A Texan died and went to heaven where St. Peter met him at the Pearly Gates. "Show me what you got, Pete," said Tex. St. Peter swung open the gates and revealed a beautiful landscape of mountains, rivers, streams, trees, flowers and all the trimmings. "We've got that in Texas. We call it King Ranch" said Tex. St. Pete flashed up a scene of men, women and children frolicking on the countryside, riding coaches, swinging, swimming, riding horses, bicycling, etc. "We've got that, too. We call it Six Flags." Whereupon St. Peter threw open a trapdoor of the fires of Hell and out shot a huge ball of fire followed by a solid stream of flame sweeping over the entire area. The blinding light and heat were enormous. "We don't have that," said Tex, "but we've got a guy in Houston who can put it out."

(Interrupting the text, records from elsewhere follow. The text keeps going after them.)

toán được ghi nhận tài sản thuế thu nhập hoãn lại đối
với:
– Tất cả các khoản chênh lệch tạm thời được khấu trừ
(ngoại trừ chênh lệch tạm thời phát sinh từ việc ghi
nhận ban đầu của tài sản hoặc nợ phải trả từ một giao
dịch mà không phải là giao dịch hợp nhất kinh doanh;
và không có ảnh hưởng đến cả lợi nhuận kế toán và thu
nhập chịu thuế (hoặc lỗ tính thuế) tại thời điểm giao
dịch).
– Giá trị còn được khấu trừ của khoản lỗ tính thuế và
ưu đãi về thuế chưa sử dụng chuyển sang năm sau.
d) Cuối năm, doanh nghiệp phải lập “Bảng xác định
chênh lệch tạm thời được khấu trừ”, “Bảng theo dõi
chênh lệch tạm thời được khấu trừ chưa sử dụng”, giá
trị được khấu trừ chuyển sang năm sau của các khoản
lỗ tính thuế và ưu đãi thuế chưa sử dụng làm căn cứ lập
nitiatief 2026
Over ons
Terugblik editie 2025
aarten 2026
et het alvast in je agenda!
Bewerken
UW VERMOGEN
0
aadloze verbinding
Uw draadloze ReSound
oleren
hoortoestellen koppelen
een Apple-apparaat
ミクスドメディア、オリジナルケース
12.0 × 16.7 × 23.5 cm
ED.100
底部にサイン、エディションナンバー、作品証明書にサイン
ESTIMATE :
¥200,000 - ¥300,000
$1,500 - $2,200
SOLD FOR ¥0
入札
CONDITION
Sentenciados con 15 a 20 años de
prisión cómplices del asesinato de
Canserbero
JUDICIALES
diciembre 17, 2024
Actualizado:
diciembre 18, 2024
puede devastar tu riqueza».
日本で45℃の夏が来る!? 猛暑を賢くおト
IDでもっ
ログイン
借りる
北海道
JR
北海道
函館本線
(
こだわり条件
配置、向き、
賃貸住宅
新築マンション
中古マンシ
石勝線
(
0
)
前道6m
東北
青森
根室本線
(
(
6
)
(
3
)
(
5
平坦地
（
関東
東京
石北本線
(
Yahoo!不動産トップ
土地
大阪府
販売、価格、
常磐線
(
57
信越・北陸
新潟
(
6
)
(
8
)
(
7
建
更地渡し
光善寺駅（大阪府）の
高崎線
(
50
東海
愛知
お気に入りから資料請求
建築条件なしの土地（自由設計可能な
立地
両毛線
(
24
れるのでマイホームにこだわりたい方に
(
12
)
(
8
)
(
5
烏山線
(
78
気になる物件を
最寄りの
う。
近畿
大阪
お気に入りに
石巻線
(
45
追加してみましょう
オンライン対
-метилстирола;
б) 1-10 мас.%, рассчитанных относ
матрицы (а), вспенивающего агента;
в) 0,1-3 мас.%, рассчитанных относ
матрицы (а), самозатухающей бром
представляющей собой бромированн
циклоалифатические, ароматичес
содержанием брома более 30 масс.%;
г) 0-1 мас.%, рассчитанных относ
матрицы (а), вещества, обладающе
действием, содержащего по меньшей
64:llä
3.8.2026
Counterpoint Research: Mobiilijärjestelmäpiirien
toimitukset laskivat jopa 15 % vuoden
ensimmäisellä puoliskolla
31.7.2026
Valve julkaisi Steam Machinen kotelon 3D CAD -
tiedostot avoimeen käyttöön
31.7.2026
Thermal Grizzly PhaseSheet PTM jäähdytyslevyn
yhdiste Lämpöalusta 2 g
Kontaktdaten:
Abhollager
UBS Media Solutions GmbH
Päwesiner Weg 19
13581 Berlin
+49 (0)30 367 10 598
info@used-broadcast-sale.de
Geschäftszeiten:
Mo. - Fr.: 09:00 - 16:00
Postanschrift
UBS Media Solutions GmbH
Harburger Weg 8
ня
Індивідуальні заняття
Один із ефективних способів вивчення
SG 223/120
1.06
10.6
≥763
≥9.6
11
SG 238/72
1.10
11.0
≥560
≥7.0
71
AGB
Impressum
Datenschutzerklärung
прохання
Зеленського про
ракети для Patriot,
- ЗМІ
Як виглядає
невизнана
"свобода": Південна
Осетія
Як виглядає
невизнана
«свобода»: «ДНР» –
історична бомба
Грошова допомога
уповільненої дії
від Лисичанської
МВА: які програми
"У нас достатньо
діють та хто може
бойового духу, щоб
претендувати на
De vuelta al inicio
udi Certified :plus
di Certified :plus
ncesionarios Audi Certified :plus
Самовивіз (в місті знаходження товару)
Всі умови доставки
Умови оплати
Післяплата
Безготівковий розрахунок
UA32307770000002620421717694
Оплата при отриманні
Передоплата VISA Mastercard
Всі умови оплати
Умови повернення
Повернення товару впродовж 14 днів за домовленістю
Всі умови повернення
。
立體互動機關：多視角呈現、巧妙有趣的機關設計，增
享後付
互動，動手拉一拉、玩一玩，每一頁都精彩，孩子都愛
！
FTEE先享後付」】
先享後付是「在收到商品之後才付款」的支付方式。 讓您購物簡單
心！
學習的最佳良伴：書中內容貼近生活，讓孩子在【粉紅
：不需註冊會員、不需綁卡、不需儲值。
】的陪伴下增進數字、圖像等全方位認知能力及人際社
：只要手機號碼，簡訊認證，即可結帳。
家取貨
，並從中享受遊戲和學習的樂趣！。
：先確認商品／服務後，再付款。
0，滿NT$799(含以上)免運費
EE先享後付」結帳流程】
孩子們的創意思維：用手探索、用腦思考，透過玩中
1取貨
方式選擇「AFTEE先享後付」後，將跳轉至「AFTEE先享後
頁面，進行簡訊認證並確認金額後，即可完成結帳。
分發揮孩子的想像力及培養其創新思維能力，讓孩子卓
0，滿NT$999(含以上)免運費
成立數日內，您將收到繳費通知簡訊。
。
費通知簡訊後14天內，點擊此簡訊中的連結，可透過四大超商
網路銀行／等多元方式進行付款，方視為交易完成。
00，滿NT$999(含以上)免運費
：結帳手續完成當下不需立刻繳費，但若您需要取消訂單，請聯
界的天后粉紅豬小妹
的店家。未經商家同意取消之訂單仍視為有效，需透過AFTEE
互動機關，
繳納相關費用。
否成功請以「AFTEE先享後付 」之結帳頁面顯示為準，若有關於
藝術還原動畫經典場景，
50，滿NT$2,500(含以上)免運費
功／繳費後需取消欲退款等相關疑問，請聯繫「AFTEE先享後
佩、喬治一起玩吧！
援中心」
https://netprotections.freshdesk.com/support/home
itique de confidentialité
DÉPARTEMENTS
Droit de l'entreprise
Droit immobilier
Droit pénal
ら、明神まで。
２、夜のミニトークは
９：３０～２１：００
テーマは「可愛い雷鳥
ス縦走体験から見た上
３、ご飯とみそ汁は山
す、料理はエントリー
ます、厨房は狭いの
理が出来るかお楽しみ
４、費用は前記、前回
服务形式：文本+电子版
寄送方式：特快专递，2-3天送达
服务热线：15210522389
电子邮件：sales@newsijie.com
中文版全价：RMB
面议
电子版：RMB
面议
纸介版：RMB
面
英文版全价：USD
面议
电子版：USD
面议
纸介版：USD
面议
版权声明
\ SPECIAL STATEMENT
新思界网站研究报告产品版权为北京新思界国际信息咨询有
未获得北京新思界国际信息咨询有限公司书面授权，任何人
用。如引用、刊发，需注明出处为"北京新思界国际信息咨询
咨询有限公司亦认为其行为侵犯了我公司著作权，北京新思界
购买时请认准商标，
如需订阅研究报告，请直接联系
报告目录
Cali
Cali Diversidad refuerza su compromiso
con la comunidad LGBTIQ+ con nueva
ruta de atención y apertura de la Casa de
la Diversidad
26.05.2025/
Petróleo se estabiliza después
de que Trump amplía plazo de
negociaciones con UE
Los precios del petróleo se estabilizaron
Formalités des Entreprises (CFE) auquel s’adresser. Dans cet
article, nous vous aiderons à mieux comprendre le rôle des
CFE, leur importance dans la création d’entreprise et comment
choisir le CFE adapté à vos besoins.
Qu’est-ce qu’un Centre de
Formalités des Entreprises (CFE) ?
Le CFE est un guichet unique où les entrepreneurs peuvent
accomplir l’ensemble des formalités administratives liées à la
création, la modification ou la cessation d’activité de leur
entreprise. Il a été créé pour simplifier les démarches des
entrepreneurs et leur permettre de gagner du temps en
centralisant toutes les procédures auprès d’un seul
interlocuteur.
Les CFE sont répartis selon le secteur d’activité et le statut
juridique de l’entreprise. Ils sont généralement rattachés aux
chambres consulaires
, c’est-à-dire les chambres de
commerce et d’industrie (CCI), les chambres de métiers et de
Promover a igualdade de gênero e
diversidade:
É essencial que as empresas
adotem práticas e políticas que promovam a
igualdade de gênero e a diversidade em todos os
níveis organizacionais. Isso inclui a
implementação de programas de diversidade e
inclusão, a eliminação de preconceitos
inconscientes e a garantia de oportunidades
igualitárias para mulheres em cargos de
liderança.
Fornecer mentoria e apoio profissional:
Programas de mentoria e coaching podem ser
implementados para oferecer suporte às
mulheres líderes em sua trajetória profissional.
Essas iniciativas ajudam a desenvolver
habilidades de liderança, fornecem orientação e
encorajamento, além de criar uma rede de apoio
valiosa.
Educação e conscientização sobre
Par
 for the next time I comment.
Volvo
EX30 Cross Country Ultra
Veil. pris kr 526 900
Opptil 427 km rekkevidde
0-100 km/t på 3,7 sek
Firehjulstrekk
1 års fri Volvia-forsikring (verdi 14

Annoyed by the professor of anatomy who liked to tell "naughty" stories during class, a group of female students decided that the next time he started to tell one, they would all rise and leave the room in protest. The professor, however, got wind of their scheme just before class the following day, so he bided his time. Then, halfway through the lecture, he began. "They say there is quite a shortage of prostitutes in France." The girls looked at one another, arose and started for the door. "Young ladies," said the professor with a broad smile, "the next plane doesn't leave till tomorrow afternoon."
An elderly woman entered a large furniture store and was greeted by a much younger salesman. "Is there something in particular I can show you?" he asked. "Yes, I want to buy a sexual sofa." "You mean a sectional sofa," he suggested. "Sectional, schmectional." she bitterly retorted. "All I want is an occasional piece in the living room!"